[EM] Tyranny of the Majority

Forest Simmons fsimmons at pcc.edu
Fri May 4 07:56:34 PDT 2001


When the only information available is simple preference, then majority
rule would be the only democratic choice. But that's not the context of
the posting to which Demorep replied below.

Suppose that you know strength of preferences:

51 A > B >> C
49 B > C >> A

The majority choice is A.

The Approval choice is B with 100% approval.

Suppose that the above table represented the result of an Approval
election with expressive ballots of the type that Demorep and I have been
advocating, which allow voters to express rankings and/or ratings along
with an approval cutoff indicator of some kind such as the virtual Minimum
Acceptable Candidate or the Yes/No marks next to each candidate name.

Demorep's ACLA and ACMA methods would both pick A as the winner, because C
would be eliminated in the first step because of insufficient approval,
and the Condorcet winner A would be chosen by the next step, without any
need to invoke approval again since the Smith set has no member other than
A.

But arguably the Approval choice is more democratic than the Majority
choice, especially if a democracy is supposed to be for the benefit of ALL
the people, not just the magical 51%.

That's why I changed my tune recently and started advocating the Approval
winner unabashedly (for elections based on these kinds of ballots).

The expression "Tyranny of the Majority" does not refer to some imaginary
problem.  In multiwinner elections, Proportional Representation helps to
solve that problem. In single winner elections Approval Voting helps to
solve that problem.

After covering the chapter on social choice in our Math 105 text book, I
asked my students to write an essay defending their choice of voting
method. One student wrote that her choice was "majority rule" because that
was the American Way period (end of essay).
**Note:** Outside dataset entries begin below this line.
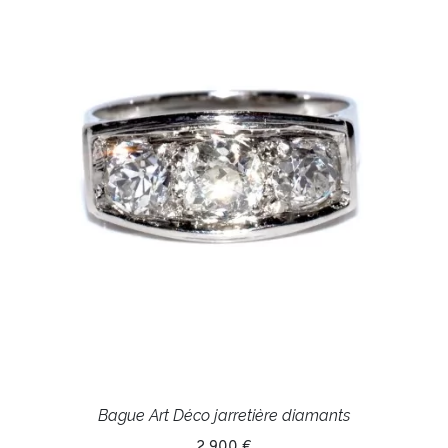
Bague Art Déco jarretière diamants
2 900 €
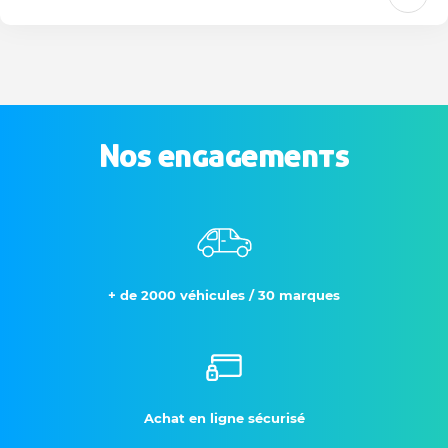
Nos engagements
+ de 2000 véhicules / 30 marques
Achat en ligne sécurisé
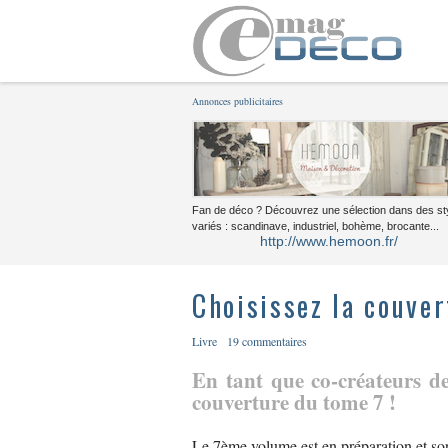
Annonces publicitaires
Fan de déco ? Découvrez une sélection dans des st
variés : scandinave, industriel, bohème, brocante...
http://www.hemoon.fr/
Choisissez la couver
Livre
19 commentaires
En tant que co-créateurs de
couverture du tome 7 !
Le 7ème volume est en préparation et sort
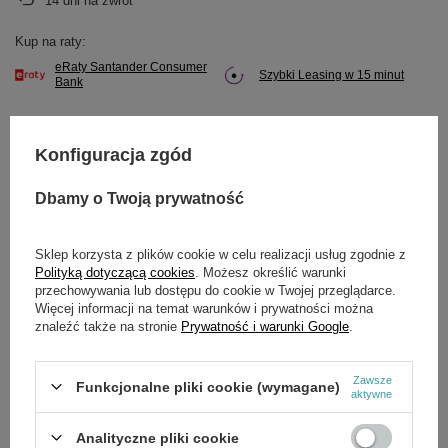
14
dni na zwrot
Kup na raty:
eRaty Santander Consumer
Szybki Leasing w 15 minut
Bank
Konfiguracja zgód
Potrzebujesz pomocy? Masz pytania?
Dbamy o Twoją prywatność
Zadaj pytanie a my odpowiemy niezwłocznie,
Zadaj pytanie
najciekawsze pytania i odpowiedzi publikując
dla innych.
Sklep korzysta z plików cookie w celu realizacji usług zgodnie z
Polityką dotyczącą cookies
. Możesz określić warunki
przechowywania lub dostępu do cookie w Twojej przeglądarce.
Więcej informacji na temat warunków i prywatności można
znaleźć także na stronie
Prywatność i warunki Google
.
SZCZEGÓŁOWE DANE
Zawsze
Marka
Cedrus
Funkcjonalne pliki cookie (wymagane)
aktywne
Symbol
2707700001-0002
Analityczne pliki cookie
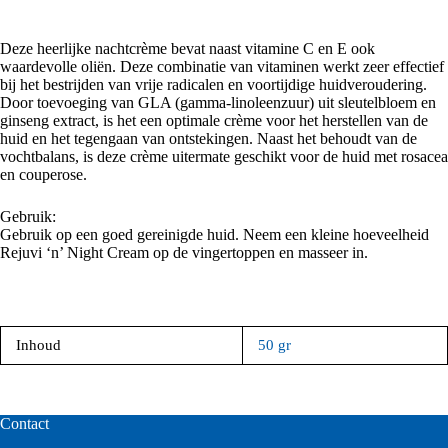
Deze heerlijke nachtcrème bevat naast vitamine C en E ook
waardevolle oliën. Deze combinatie van vitaminen werkt zeer effectief
bij het bestrijden van vrije radicalen en voortijdige huidveroudering.
Door toevoeging van GLA (gamma-linoleenzuur) uit sleutelbloem en
ginseng extract, is het een optimale crème voor het herstellen van de
huid en het tegengaan van ontstekingen. Naast het behoudt van de
vochtbalans, is deze crème uitermate geschikt voor de huid met rosacea
en couperose.
Gebruik:
Gebruik op een goed gereinigde huid. Neem een kleine hoeveelheid
Rejuvi ‘n’ Night Cream op de vingertoppen en masseer in.
Inhoud
50 gr
Contact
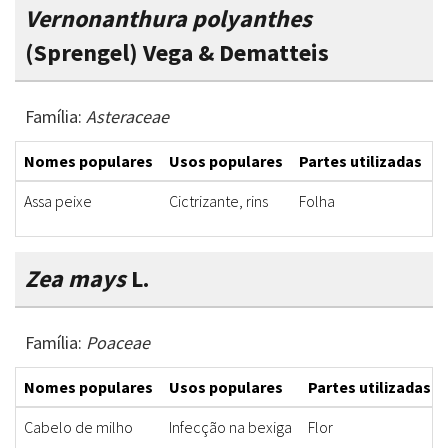
Vernonanthura polyanthes
(Sprengel) Vega & Dematteis
Família:
Asteraceae
Nomes populares
Usos populares
Partes utilizadas
F
Assa peixe
Cictrizante, rins
Folha
I
Zea mays
L.
Família:
Poaceae
Nomes populares
Usos populares
Partes utilizadas
Cabelo de milho
Infecção na bexiga
Flor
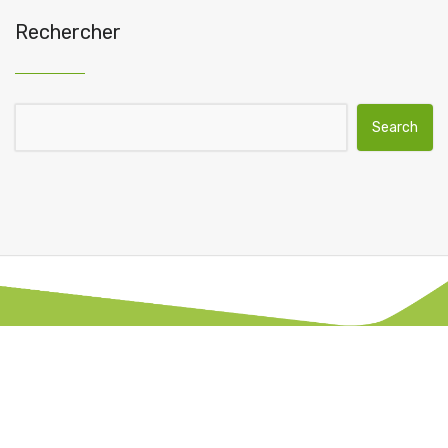
Rechercher
Search for:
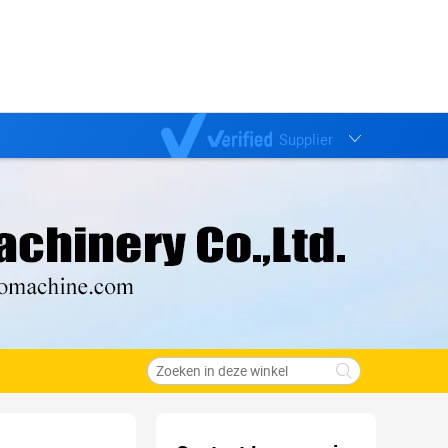
Supplier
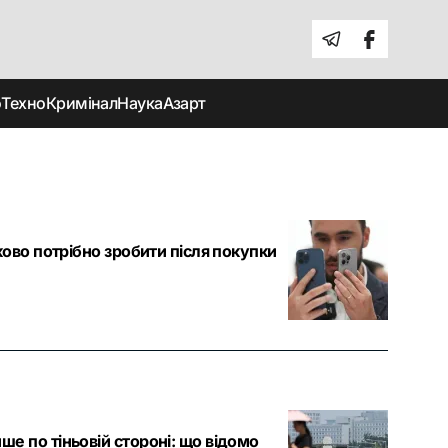
о
Техно
Кримінал
Наука
Азарт
ково потрібно зробити після покупки
е по тіньовій стороні: що відомо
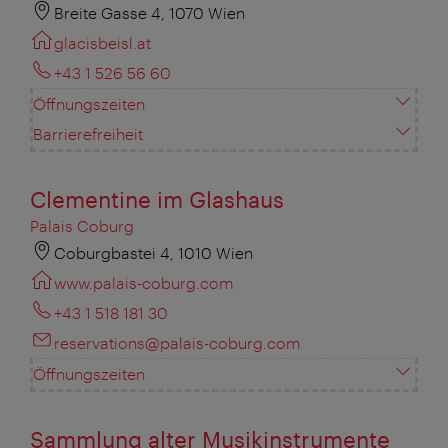
Breite Gasse 4, 1070 Wien
glacisbeisl.at
+43 1 526 56 60
Öffnungszeiten
Barrierefreiheit
Clementine im Glashaus
Palais Coburg
Coburgbastei 4, 1010 Wien
www.palais-coburg.com
+43 1 518 181 30
reservations@palais-coburg.com
Öffnungszeiten
Sammlung alter Musikinstrumente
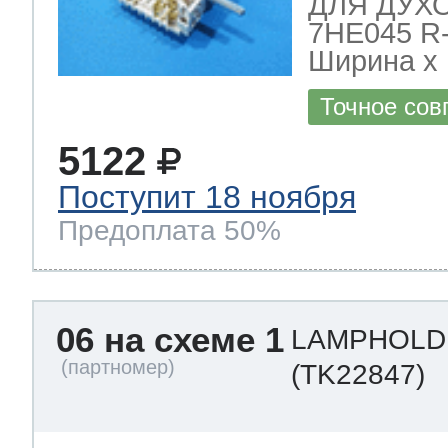
ДЛЯ ДУХ
7HE045 R-
Ширина х Г
Точное сов
5122
Поступит 18 ноября
Предоплата 50%
06 на схеме 1
LAMPHOLD
(TK22847)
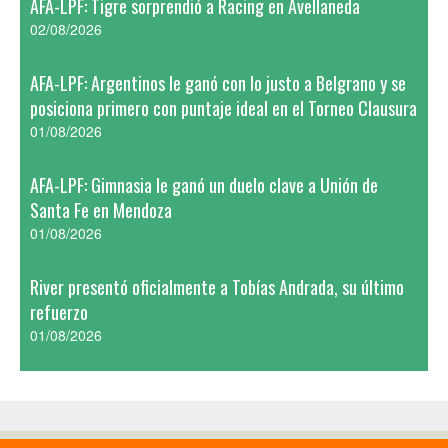
AFA-LPF: Tigre sorprendió a Racing en Avellaneda
02/08/2026
AFA-LPF: Argentinos le ganó con lo justo a Belgrano y se
posiciona primero con puntaje ideal en el Torneo Clausura
01/08/2026
AFA-LPF: Gimnasia le ganó un duelo clave a Unión de
Santa Fe en Mendoza
01/08/2026
River presentó oficialmente a Tobías Andrada, su último
refuerzo
01/08/2026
Did she learn lesson 1 of Political Science 101 ?

Forest

On Thu, 3 May 2001 DEMOREP1 at aol.com wrote:

> Mr. Simmons wrote in part-
> 
> Thanks for the example Bart. I had found a similar one myself. But I'm not
> convinced that the majority candidate is more democratic than the median
> candidate, just as I am not convinced that the majority candidate is
> better than the Approval candidate.
> ---
> D- Political Science 101 - Lesson 1 
> 
> Democracy is majority rule, by definition (as compared to minority rule 
> monarchy (rule by 1) or oligarchy (rule by more than 1 but less than a 
> majority) (regardless of the *intensity* of anybody's vote).